電通グループ自身が有報でこのリスクを認識している点は重要です。デジタルスキルやデータ分析力がないと、この業界で市場価値が下がる可能性があることを示唆しています。コンサルティング業界との比較も参考になります。
リスク3: コンプライアンスリスク
東京オリンピック・パラリンピック関連の独禁法違反被告事件について控訴中です。有報には改革17施策が全て完了したとの記載がありますが、「意識行動改革は2025年度より新たな体制で推進する」とあり、企業文化の変革はまだ途上であることがわかります。
あなたのキャリアとマッチするか
| 合う人 | 合わない人 |
|---|---|
| マーケ×テクノロジー×コンサルの掛け算に興味がある | 安定した環境を重視する |
| グローバルで早期に裁量を持ちたい | 純粋なクリエイティブ職のみを志望する |
| スポーツ・エンタメビジネスに情熱がある | コンプライアンスリスクを許容できない |
| 変革期の組織でダイナミックに成長したい | M&A・組織再編の不確実性を避けたい |
電通グループの投資方針がIGS(統合ソリューション)に向かっている以上、「広告を作りたい」だけでは物足りない可能性があります。マーケティング戦略の立案、データ分析、テクノロジー活用を含めた複合的なスキルを磨ける人にとってはキャリア成長の機会が豊富な環境です。

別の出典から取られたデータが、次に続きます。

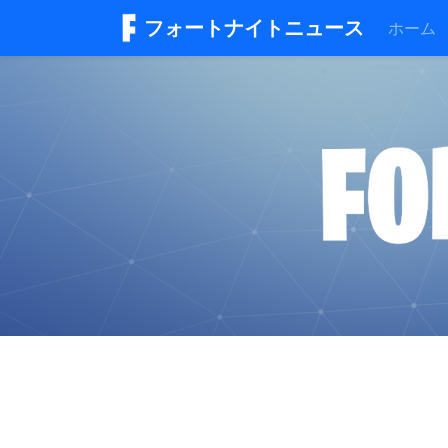
フォートナイトニュース
ホーム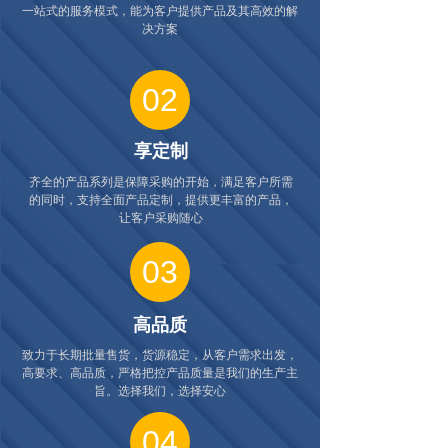
一站式的服务模式，能为客户提供产品及其高效的解
决方案
02
享定制
齐全的产品系列是保障采购的开始，满足客户所需
的同时，支持全面产品定制，提供更丰富的产品，
让客户采购随心
03
高品质
致力于长期批量售货，货源稳定，从客户需求出发，
高要求、高品质，严格把控产品质量是我们的生产主
旨。选择我们，选择安心
04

広告業界でのキャリア選択では、国内2位グループの博報堂DYとの比較も重要です。「グローバル×統合ソリューション」の電通と「国内基盤×生活者発想×多様な子会社文化」の博報堂DYという選び分けの視点は博報堂DYの有報分析記事で詳しく解説しています。
従業員データ
| 項目 | 数値 |
|---|---|
| 連結従業員数 | 67,667名(前期比-3,460名) |
| 日本 | 23,588名(35%) |
| Americas | 13,988名(21%) |
| EMEA | 14,712名(22%) |
| APAC | 11,903名(18%) |
| 平均年齢 | 44.9歳 |
| 平均勤続年数 | 14.1年 |
| 平均年間給与 | 約1,508万円 |
出典: 2024年12月期有報。平均年齢・勤続年数・給与は電通グループ(持株会社、131名)の数値。中核子会社の電通(単体)は約7,000名で平均年収は約1,340万円(2023年度有報参考値)

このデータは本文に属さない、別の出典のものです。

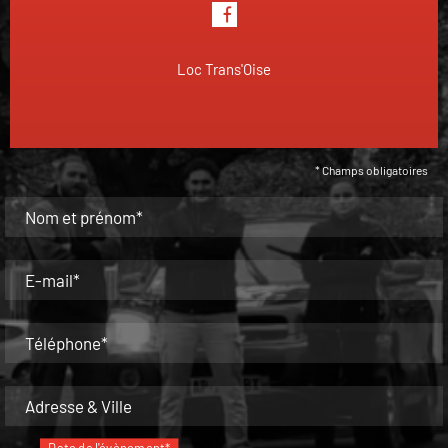
Loc Trans'Oise
* Champs obligatoires
Nom et prénom*
E-mail*
Téléphone*
Adresse & Ville
Date de l'évènement*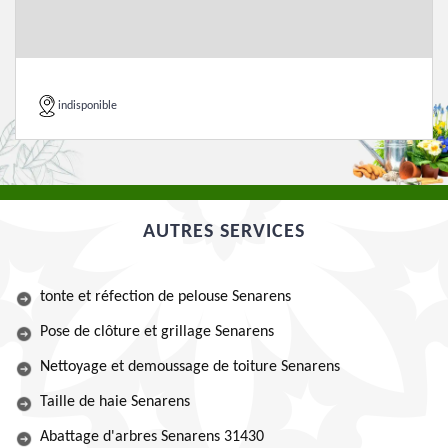
indisponible
AUTRES SERVICES
tonte et réfection de pelouse Senarens
Pose de clôture et grillage Senarens
Nettoyage et demoussage de toiture Senarens
Taille de haie Senarens
Abattage d'arbres Senarens 31430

注意点として、有報の給与データは持株会社(131名)のものであり、実際に多くの就活生が配属される事業会社とは異なります。ただし、広告業界全体としてみても給与水準は高い部類に入ります。有報だけでは社内の雰囲気や働き方は分かりません。OpenWorkや就活会議等の口コミサイトと併用して、総合的に判断しましょう。
今から学ぶべき分野
電通グループの投資方針から逆算すると、以下の3つのスキルが市場価値を高めます。
- デジタルマーケティング×データ分析。IGSの核がデータ駆動型の統合提案である以上、Google Analyticsの基本操作、SQLやPythonの基礎を押さえておくと面接でのアピール材料になります
- 英語力。従業員の約65%が海外拠点に所属しており、グローバルキャリアを視野に入れるならTOEIC800点以上が目安です。海外事業の立て直しが進む中、英語力がある若手人材の需要は高まっています
- 経営戦略の基礎知識。のれんの概念、M&A後の統合(PMI)、ROEの意味を理解しておくと、電通グループの経営課題を深く語れるようになり、面接での議論に深みが出ます
面接で使える有報ポイント
面接で有報を活用する方法と合わせて、電通グループ固有のポイントを紹介します。
志望動機での活用
「御社の有報を拝見し、日本事業がオペレーティング・マージン24.5%と過去最高を更新している一方で、海外事業の構造改革を進められている点に注目しました。IGSの推進により、マーケティング・テクノロジー・コンサルの統合的な提案力を磨ける環境に魅力を感じ、志望いたしました。」
「調整後営業利益が1,762億円と前年比7.8%増で本業は着実に成長しているにも関わらず、IFRS営業利益が赤字になる構造を有報で知りました。この構造を理解した上で御社の成長性を評価しており、変革期に貢献したいと考えています。」
逆質問で使えるネタ
「新中期経営計画で2027年度にマージン16-17%を目標とされていますが、その達成に向けて新卒社員にはどのような役割が期待されますか?」
「有報でIGSの推進が掲げられていますが、マーケティング・テクノロジー・コンサルの融合を実現するために、入社後にどのようなスキル開発の機会がありますか?」
「海外売上比率が約60%ですが、若手社員のグローバルキャリアパスについて教えてください。」
有報のデータを引用して質問するだけで、企業研究の深さが伝わります。特にのれん減損の構造を理解した上で将来性を語れる就活生は、面接官の印象に強く残ります。海外売上比率ランキングも併せて確認しておくと、業界横断的な視点でアピールできます。
まとめ
電通グループの有報を読むと、「日本の広告代理店」という表のイメージの裏に、グローバル事業の構造改革という大きなテーマが横たわっていることがわかります。日本事業は安定成長を続け、調整後営業利益は過去最高水準ですが、海外事業ののれん減損リスクという「負の遺産」との向き合い方が今後の経営を左右します。変革期の組織で統合的なスキルを磨きたい人にとっては、挑戦しがいのある環境と言えるでしょう。広告業界を含む7業界の投資戦略の違いは業界比較|企業が賭けていることで横断的に分析しています。